- REQUIREMENT
The full listing needs to be output exactly.

.....

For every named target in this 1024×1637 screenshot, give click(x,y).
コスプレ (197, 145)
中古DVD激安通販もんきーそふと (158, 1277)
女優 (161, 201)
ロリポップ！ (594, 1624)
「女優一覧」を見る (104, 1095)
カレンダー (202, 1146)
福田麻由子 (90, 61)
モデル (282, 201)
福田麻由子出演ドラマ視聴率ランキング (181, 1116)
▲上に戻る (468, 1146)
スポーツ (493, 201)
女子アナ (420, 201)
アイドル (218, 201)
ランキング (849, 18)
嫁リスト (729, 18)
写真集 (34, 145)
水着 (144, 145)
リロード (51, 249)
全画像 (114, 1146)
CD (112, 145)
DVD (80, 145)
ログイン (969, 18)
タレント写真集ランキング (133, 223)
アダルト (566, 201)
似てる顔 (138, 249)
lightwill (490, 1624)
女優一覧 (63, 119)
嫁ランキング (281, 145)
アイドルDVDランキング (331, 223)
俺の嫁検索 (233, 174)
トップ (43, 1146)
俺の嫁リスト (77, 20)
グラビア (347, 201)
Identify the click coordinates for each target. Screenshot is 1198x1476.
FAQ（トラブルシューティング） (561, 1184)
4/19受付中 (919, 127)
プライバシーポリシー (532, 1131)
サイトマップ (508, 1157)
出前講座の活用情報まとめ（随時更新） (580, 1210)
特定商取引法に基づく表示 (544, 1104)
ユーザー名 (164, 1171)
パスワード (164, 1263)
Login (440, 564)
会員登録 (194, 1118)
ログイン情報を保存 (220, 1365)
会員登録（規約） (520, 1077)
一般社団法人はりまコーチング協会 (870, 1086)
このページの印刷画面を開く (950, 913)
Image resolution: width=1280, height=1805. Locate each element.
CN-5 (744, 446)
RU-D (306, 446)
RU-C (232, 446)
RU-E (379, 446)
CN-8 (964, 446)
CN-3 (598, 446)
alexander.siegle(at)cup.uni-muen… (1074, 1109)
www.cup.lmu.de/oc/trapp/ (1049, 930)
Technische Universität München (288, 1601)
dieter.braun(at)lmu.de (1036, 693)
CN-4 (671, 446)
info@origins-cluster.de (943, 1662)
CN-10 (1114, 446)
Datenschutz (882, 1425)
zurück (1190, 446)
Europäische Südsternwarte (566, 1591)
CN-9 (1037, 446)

.....

- SOLUTION TO THE EXERCISE
For every named target in this 1024×1637 screenshot, give click(x,y).
コスプレ (197, 145)
中古DVD激安通販もんきーそふと (158, 1277)
女優 (161, 201)
ロリポップ！ (594, 1624)
「女優一覧」を見る (104, 1095)
カレンダー (202, 1146)
福田麻由子 (90, 61)
モデル (282, 201)
福田麻由子出演ドラマ視聴率ランキング (181, 1116)
▲上に戻る (468, 1146)
スポーツ (493, 201)
女子アナ (420, 201)
アイドル (218, 201)
ランキング (849, 18)
嫁リスト (729, 18)
写真集 (34, 145)
水着 (144, 145)
リロード (51, 249)
全画像 (114, 1146)
CD (112, 145)
DVD (80, 145)
ログイン (969, 18)
タレント写真集ランキング (133, 223)
アダルト (566, 201)
似てる顔 (138, 249)
lightwill (490, 1624)
女優一覧 (63, 119)
嫁ランキング (281, 145)
アイドルDVDランキング (331, 223)
俺の嫁検索 (233, 174)
トップ (43, 1146)
俺の嫁リスト (77, 20)
グラビア (347, 201)
Identify the click coordinates for each target. Screenshot is 1198x1476.
FAQ（トラブルシューティング） (561, 1184)
4/19受付中 (919, 127)
プライバシーポリシー (532, 1131)
サイトマップ (508, 1157)
出前講座の活用情報まとめ（随時更新） (580, 1210)
特定商取引法に基づく表示 (544, 1104)
ユーザー名 (164, 1171)
パスワード (164, 1263)
Login (440, 564)
会員登録 (194, 1118)
ログイン情報を保存 (220, 1365)
会員登録（規約） (520, 1077)
一般社団法人はりまコーチング協会 (870, 1086)
このページの印刷画面を開く (950, 913)
Image resolution: width=1280, height=1805. Locate each element.
CN-5 (744, 446)
RU-D (306, 446)
RU-C (232, 446)
RU-E (379, 446)
CN-8 (964, 446)
CN-3 (598, 446)
alexander.siegle(at)cup.uni-muen… (1074, 1109)
www.cup.lmu.de/oc/trapp/ (1049, 930)
Technische Universität München (288, 1601)
dieter.braun(at)lmu.de (1036, 693)
CN-4 (671, 446)
info@origins-cluster.de (943, 1662)
CN-10 (1114, 446)
Datenschutz (882, 1425)
zurück (1190, 446)
Europäische Südsternwarte (566, 1591)
CN-9 (1037, 446)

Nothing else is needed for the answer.